Document structure recognition data
********************
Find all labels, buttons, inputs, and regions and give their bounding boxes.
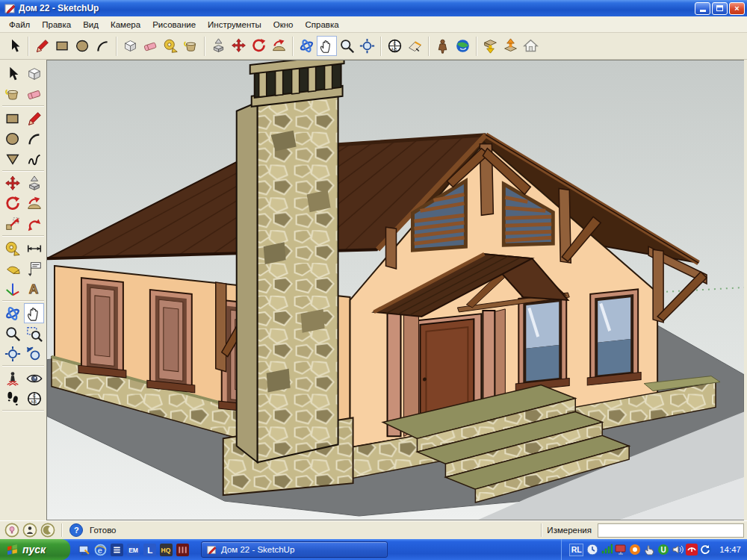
protractor-tool-button[interactable] bbox=[2, 258, 22, 279]
tray-download-icon[interactable] bbox=[629, 544, 641, 556]
move-tool-button[interactable] bbox=[2, 173, 22, 193]
app-l-icon[interactable]: L bbox=[143, 544, 156, 556]
toolbar-separator bbox=[116, 37, 117, 56]
dimension-tool-button[interactable] bbox=[24, 238, 44, 258]
arc-icon bbox=[95, 38, 111, 54]
tray-utorrent-icon[interactable]: U bbox=[657, 544, 669, 556]
section-cut-tool-button[interactable] bbox=[405, 36, 425, 56]
menu-item-3[interactable]: Камера bbox=[105, 18, 146, 31]
svg-text:A-5: A-5 bbox=[391, 48, 397, 52]
line-tool-button[interactable] bbox=[32, 36, 52, 56]
zoom-extents-tool-button[interactable] bbox=[357, 36, 377, 56]
eraser-tool-button[interactable] bbox=[140, 36, 161, 56]
rectangle-tool-button[interactable] bbox=[52, 36, 72, 56]
palette-row: CA-5 bbox=[0, 388, 46, 408]
make-component-tool-button[interactable] bbox=[24, 63, 44, 84]
status-crescent-icon[interactable] bbox=[40, 523, 55, 538]
menu-item-6[interactable]: Окно bbox=[267, 18, 300, 31]
menu-item-0[interactable]: Файл bbox=[3, 18, 36, 31]
tray-update-icon[interactable] bbox=[700, 544, 712, 556]
language-indicator[interactable]: RL bbox=[569, 544, 583, 556]
warehouse-house-tool-button[interactable] bbox=[521, 36, 541, 56]
section-plane-tool-button[interactable]: CA-5 bbox=[385, 36, 405, 56]
rotate-tool-button[interactable] bbox=[2, 193, 22, 214]
paint-bucket-tool-button[interactable] bbox=[181, 36, 201, 56]
section-plane-tool-button[interactable]: CA-5 bbox=[24, 388, 44, 408]
axes-tool-button[interactable] bbox=[2, 279, 22, 299]
rotate-tool-button[interactable] bbox=[249, 36, 269, 56]
freehand-tool-button[interactable] bbox=[24, 149, 44, 169]
offset-tool-button[interactable] bbox=[24, 214, 44, 234]
pan-tool-button[interactable] bbox=[317, 36, 337, 56]
orbit-tool-button[interactable] bbox=[2, 303, 22, 323]
polygon-tool-button[interactable] bbox=[2, 149, 22, 169]
select-tool-button[interactable] bbox=[4, 36, 25, 56]
internet-explorer-icon[interactable]: e bbox=[94, 544, 107, 556]
look-around-tool-button[interactable] bbox=[24, 368, 44, 388]
menu-item-2[interactable]: Вид bbox=[77, 18, 105, 31]
windows-flag-icon bbox=[6, 544, 19, 556]
menu-item-7[interactable]: Справка bbox=[300, 18, 345, 31]
close-button[interactable]: × bbox=[729, 2, 745, 15]
restore-button[interactable] bbox=[712, 2, 728, 15]
tray-avira-icon[interactable] bbox=[686, 544, 698, 556]
show-desktop-icon[interactable] bbox=[78, 544, 90, 556]
position-camera-tool-button[interactable] bbox=[2, 368, 22, 388]
text-3d-tool-button[interactable]: A bbox=[24, 279, 44, 299]
move-tool-button[interactable] bbox=[229, 36, 249, 56]
push-pull-tool-button[interactable] bbox=[208, 36, 229, 56]
model-viewport[interactable] bbox=[46, 60, 744, 520]
tray-history-icon[interactable] bbox=[586, 544, 598, 556]
status-bulb-icon[interactable] bbox=[4, 523, 19, 538]
rectangle-tool-button[interactable] bbox=[2, 108, 22, 128]
push-pull-tool-button[interactable] bbox=[24, 173, 44, 193]
start-button[interactable]: пуск bbox=[0, 539, 70, 560]
share-model-tool-button[interactable] bbox=[500, 36, 521, 56]
menu-item-5[interactable]: Инструменты bbox=[202, 18, 267, 31]
line-tool-button[interactable] bbox=[24, 108, 44, 128]
tape-measure-tool-button[interactable] bbox=[2, 238, 22, 258]
walk-tool-button[interactable] bbox=[2, 388, 22, 408]
minimize-button[interactable] bbox=[695, 2, 710, 15]
tray-pointer-icon[interactable] bbox=[643, 544, 655, 556]
zoom-extents-tool-button[interactable] bbox=[2, 343, 22, 364]
tray-network-icon[interactable] bbox=[601, 544, 613, 556]
help-icon[interactable]: ? bbox=[69, 523, 84, 538]
status-person-icon[interactable] bbox=[22, 523, 37, 538]
app-lines-icon[interactable] bbox=[111, 544, 123, 556]
clock[interactable]: 14:47 bbox=[719, 545, 741, 554]
arc-tool-button[interactable] bbox=[24, 128, 44, 149]
app-em-icon[interactable]: EM bbox=[127, 544, 140, 556]
zoom-previous-tool-button[interactable] bbox=[24, 343, 44, 364]
select-tool-button[interactable] bbox=[2, 63, 22, 84]
circle-tool-button[interactable] bbox=[2, 128, 22, 149]
app-red-icon[interactable] bbox=[176, 544, 189, 556]
get-current-view-tool-button[interactable] bbox=[433, 36, 453, 56]
pan-tool-button[interactable] bbox=[24, 303, 44, 323]
app-hq-icon[interactable]: HQ bbox=[160, 544, 173, 556]
eraser-tool-button[interactable] bbox=[24, 84, 44, 104]
arc-tool-button[interactable] bbox=[93, 36, 113, 56]
follow-me-tool-button[interactable] bbox=[269, 36, 289, 56]
menu-item-1[interactable]: Правка bbox=[36, 18, 77, 31]
taskbar-task-sketchup[interactable]: Дом 22 - SketchUp bbox=[201, 541, 388, 558]
get-models-tool-button[interactable] bbox=[480, 36, 500, 56]
google-earth-tool-button[interactable] bbox=[453, 36, 473, 56]
follow-me-tool-button[interactable] bbox=[24, 193, 44, 214]
scale-tool-button[interactable] bbox=[2, 214, 22, 234]
zoom-tool-button[interactable] bbox=[2, 323, 22, 343]
zoom-window-tool-button[interactable] bbox=[24, 323, 44, 343]
paint-bucket-tool-button[interactable] bbox=[2, 84, 22, 104]
orbit-tool-button[interactable] bbox=[297, 36, 317, 56]
text-tool-button[interactable] bbox=[24, 258, 44, 279]
circle-tool-button[interactable] bbox=[72, 36, 93, 56]
section-plane-icon: CA-5 bbox=[26, 391, 43, 407]
zoom-tool-button[interactable] bbox=[337, 36, 357, 56]
make-component-tool-button[interactable] bbox=[120, 36, 140, 56]
tape-measure-tool-button[interactable] bbox=[161, 36, 181, 56]
measurements-input[interactable] bbox=[598, 523, 744, 538]
tray-display-icon[interactable] bbox=[615, 544, 627, 556]
tray-volume-icon[interactable] bbox=[672, 544, 684, 556]
menu-item-4[interactable]: Рисование bbox=[146, 18, 202, 31]
tool-palette: ACA-5 bbox=[0, 60, 46, 520]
********************
(Your goal)
Copy the data precisely. Skip every picture.

(Output of the exercise)
Find all labels, buttons, inputs, and regions and give their bounding boxes.
protractor-tool-button[interactable] bbox=[2, 258, 22, 279]
tray-download-icon[interactable] bbox=[629, 544, 641, 556]
move-tool-button[interactable] bbox=[2, 173, 22, 193]
app-l-icon[interactable]: L bbox=[143, 544, 156, 556]
toolbar-separator bbox=[116, 37, 117, 56]
dimension-tool-button[interactable] bbox=[24, 238, 44, 258]
arc-icon bbox=[95, 38, 111, 54]
tray-utorrent-icon[interactable]: U bbox=[657, 544, 669, 556]
section-cut-tool-button[interactable] bbox=[405, 36, 425, 56]
menu-item-3[interactable]: Камера bbox=[105, 18, 146, 31]
svg-text:A-5: A-5 bbox=[391, 48, 397, 52]
line-tool-button[interactable] bbox=[32, 36, 52, 56]
zoom-extents-tool-button[interactable] bbox=[357, 36, 377, 56]
eraser-tool-button[interactable] bbox=[140, 36, 161, 56]
rectangle-tool-button[interactable] bbox=[52, 36, 72, 56]
palette-row: CA-5 bbox=[0, 388, 46, 408]
make-component-tool-button[interactable] bbox=[24, 63, 44, 84]
status-crescent-icon[interactable] bbox=[40, 523, 55, 538]
menu-item-6[interactable]: Окно bbox=[267, 18, 300, 31]
menu-item-0[interactable]: Файл bbox=[3, 18, 36, 31]
tray-update-icon[interactable] bbox=[700, 544, 712, 556]
language-indicator[interactable]: RL bbox=[569, 544, 583, 556]
warehouse-house-tool-button[interactable] bbox=[521, 36, 541, 56]
section-plane-tool-button[interactable]: CA-5 bbox=[385, 36, 405, 56]
rotate-tool-button[interactable] bbox=[2, 193, 22, 214]
paint-bucket-tool-button[interactable] bbox=[181, 36, 201, 56]
section-plane-tool-button[interactable]: CA-5 bbox=[24, 388, 44, 408]
axes-tool-button[interactable] bbox=[2, 279, 22, 299]
rotate-tool-button[interactable] bbox=[249, 36, 269, 56]
freehand-tool-button[interactable] bbox=[24, 149, 44, 169]
offset-tool-button[interactable] bbox=[24, 214, 44, 234]
pan-tool-button[interactable] bbox=[317, 36, 337, 56]
orbit-tool-button[interactable] bbox=[2, 303, 22, 323]
polygon-tool-button[interactable] bbox=[2, 149, 22, 169]
select-tool-button[interactable] bbox=[4, 36, 25, 56]
internet-explorer-icon[interactable]: e bbox=[94, 544, 107, 556]
look-around-tool-button[interactable] bbox=[24, 368, 44, 388]
menu-item-2[interactable]: Вид bbox=[77, 18, 105, 31]
windows-flag-icon bbox=[6, 544, 19, 556]
menu-item-7[interactable]: Справка bbox=[300, 18, 345, 31]
close-button[interactable]: × bbox=[729, 2, 745, 15]
restore-button[interactable] bbox=[712, 2, 728, 15]
tray-avira-icon[interactable] bbox=[686, 544, 698, 556]
show-desktop-icon[interactable] bbox=[78, 544, 90, 556]
position-camera-tool-button[interactable] bbox=[2, 368, 22, 388]
text-3d-tool-button[interactable]: A bbox=[24, 279, 44, 299]
move-tool-button[interactable] bbox=[229, 36, 249, 56]
push-pull-tool-button[interactable] bbox=[208, 36, 229, 56]
model-viewport[interactable] bbox=[46, 60, 744, 520]
tray-history-icon[interactable] bbox=[586, 544, 598, 556]
status-bulb-icon[interactable] bbox=[4, 523, 19, 538]
rectangle-tool-button[interactable] bbox=[2, 108, 22, 128]
push-pull-tool-button[interactable] bbox=[24, 173, 44, 193]
start-button[interactable]: пуск bbox=[0, 539, 70, 560]
share-model-tool-button[interactable] bbox=[500, 36, 521, 56]
menu-item-5[interactable]: Инструменты bbox=[202, 18, 267, 31]
line-tool-button[interactable] bbox=[24, 108, 44, 128]
tape-measure-tool-button[interactable] bbox=[2, 238, 22, 258]
walk-tool-button[interactable] bbox=[2, 388, 22, 408]
minimize-button[interactable] bbox=[695, 2, 710, 15]
tray-pointer-icon[interactable] bbox=[643, 544, 655, 556]
zoom-extents-tool-button[interactable] bbox=[2, 343, 22, 364]
tray-network-icon[interactable] bbox=[601, 544, 613, 556]
help-icon[interactable]: ? bbox=[69, 523, 84, 538]
status-person-icon[interactable] bbox=[22, 523, 37, 538]
app-lines-icon[interactable] bbox=[111, 544, 123, 556]
clock[interactable]: 14:47 bbox=[719, 545, 741, 554]
arc-tool-button[interactable] bbox=[24, 128, 44, 149]
app-em-icon[interactable]: EM bbox=[127, 544, 140, 556]
zoom-previous-tool-button[interactable] bbox=[24, 343, 44, 364]
select-tool-button[interactable] bbox=[2, 63, 22, 84]
circle-tool-button[interactable] bbox=[2, 128, 22, 149]
app-red-icon[interactable] bbox=[176, 544, 189, 556]
get-current-view-tool-button[interactable] bbox=[433, 36, 453, 56]
pan-tool-button[interactable] bbox=[24, 303, 44, 323]
app-hq-icon[interactable]: HQ bbox=[160, 544, 173, 556]
eraser-tool-button[interactable] bbox=[24, 84, 44, 104]
arc-tool-button[interactable] bbox=[93, 36, 113, 56]
follow-me-tool-button[interactable] bbox=[269, 36, 289, 56]
menu-item-1[interactable]: Правка bbox=[36, 18, 77, 31]
taskbar-task-sketchup[interactable]: Дом 22 - SketchUp bbox=[201, 541, 388, 558]
get-models-tool-button[interactable] bbox=[480, 36, 500, 56]
google-earth-tool-button[interactable] bbox=[453, 36, 473, 56]
follow-me-tool-button[interactable] bbox=[24, 193, 44, 214]
scale-tool-button[interactable] bbox=[2, 214, 22, 234]
zoom-tool-button[interactable] bbox=[2, 323, 22, 343]
zoom-window-tool-button[interactable] bbox=[24, 323, 44, 343]
paint-bucket-tool-button[interactable] bbox=[2, 84, 22, 104]
orbit-tool-button[interactable] bbox=[297, 36, 317, 56]
text-tool-button[interactable] bbox=[24, 258, 44, 279]
circle-tool-button[interactable] bbox=[72, 36, 93, 56]
section-plane-icon: CA-5 bbox=[26, 391, 43, 407]
zoom-tool-button[interactable] bbox=[337, 36, 357, 56]
make-component-tool-button[interactable] bbox=[120, 36, 140, 56]
tape-measure-tool-button[interactable] bbox=[161, 36, 181, 56]
measurements-input[interactable] bbox=[598, 523, 744, 538]
tray-display-icon[interactable] bbox=[615, 544, 627, 556]
tray-volume-icon[interactable] bbox=[672, 544, 684, 556]
menu-item-4[interactable]: Рисование bbox=[146, 18, 202, 31]
tool-palette: ACA-5 bbox=[0, 60, 46, 520]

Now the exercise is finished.